La narration est assurée tantôt par un narrateur (Viktor), tantôt par une narratrice (Nadia, sœur jumelle de Viktor). Chacun écrit, entre juin et novembre 1941, dans une série de cahiers, le récit de son aventure. Le frère et la sœur, âgés de douze ans lorsque commence le roman, écrivent d’abord alternativement dans le même cahier, puis, lorsqu’ils se trouvent séparés par la force des choses, chacun continue son récit de son côté, avec l’espoir de faire lire à l’autre, plus tard, les cahiers racontant ce qu’il aura vécu. Les pages de Viktor sont imprimées en rouge vif (parce que ce personnage écrit au crayon rouge et qu’il se veut bon communiste…), tandis que les pages de Nadia sont imprimées en bleu (parce qu’elle écrit au stylo-plume).

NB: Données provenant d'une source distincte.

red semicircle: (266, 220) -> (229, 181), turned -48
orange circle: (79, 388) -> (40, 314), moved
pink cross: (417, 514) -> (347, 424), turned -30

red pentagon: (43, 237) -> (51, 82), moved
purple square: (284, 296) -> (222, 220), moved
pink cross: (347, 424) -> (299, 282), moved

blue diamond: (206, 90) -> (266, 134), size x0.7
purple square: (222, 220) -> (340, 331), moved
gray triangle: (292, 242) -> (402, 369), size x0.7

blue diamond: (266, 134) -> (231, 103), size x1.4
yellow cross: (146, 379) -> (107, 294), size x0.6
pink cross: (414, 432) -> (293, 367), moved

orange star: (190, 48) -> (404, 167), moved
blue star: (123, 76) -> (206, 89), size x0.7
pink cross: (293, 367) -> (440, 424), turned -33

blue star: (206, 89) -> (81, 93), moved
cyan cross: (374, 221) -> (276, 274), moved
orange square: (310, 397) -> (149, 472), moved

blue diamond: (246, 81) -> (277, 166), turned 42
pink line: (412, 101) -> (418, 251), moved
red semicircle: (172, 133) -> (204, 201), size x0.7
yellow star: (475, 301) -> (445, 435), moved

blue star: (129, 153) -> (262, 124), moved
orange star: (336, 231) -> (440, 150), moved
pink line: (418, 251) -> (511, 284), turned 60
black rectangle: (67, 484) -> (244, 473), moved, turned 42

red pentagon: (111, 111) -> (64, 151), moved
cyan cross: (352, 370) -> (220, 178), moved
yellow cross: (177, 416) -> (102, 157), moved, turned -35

Le colonel Smirnov, du M.V.D. (ex-N.K.V.D.), est un troisième narrateur. Il prend la parole en décembre 1946, soit plusieurs années après les faits, mais les pages où il intervient se placent entre les cahiers alternés des deux adolescents, et ses annotations (transcrites en cursive d’imprimerie) s’introduisent dans les marges du récit bleu et du récit rouge. Son encre à lui est de teinte grenat, ou sang séché. Il est chargé d’étudier les cahiers afin de recenser les actes délictueux dont se sont rendus coupables, au cours de leur périple, Nadia et Viktor, et de décider si les deux adolescents doivent être exécutés ou avoir la vie sauve. À certains moments, son commentaire reflète la situation des lecteurs que nous sommes : les exploits accomplis par Viktor ou par Nadia sont-ils vraisemblables ? Les deux narrateurs auraient-ils enjolivé certains faits ? Quelles sont les preuves de ce qu’ils affirment ?
Comme souvent dans la littérature actuelle, c’est un roman dans lequel la plupart des personnages ne sont jamais décrits mais se réduisent à un nom, à la mention de leur âge et aux paroles qu’ils prononcent. Le texte ne m’ayant pas fourni la moindre image mentale pouvant être associée aux personnages principaux – Viktor, Nadia et les camarades qui se joignent à eux au cours de leurs aventures –, j’ai parfois confondu tel enfant avec tel autre : notamment Anna avec Klara, vers la fin du roman. Les moyens de locomotion qu’empruntent les personnages (trains, camions…) ne sont pas décrits non plus. Quant aux villes et aux villages, aux maisons et aux bâtiments, leur aspect est le plus souvent représenté par un plan ou par un schéma insérés dans le livre. Lorsque Viktor parvient devant le siège de l’état-major de l’armée, les notations visant à éveiller notre imagination se limitent à : « énorme bâtiment », « silencieux et sombre », « grande arche monumentale » (p. 486). L’atmosphère des lieux est à peine suggérée.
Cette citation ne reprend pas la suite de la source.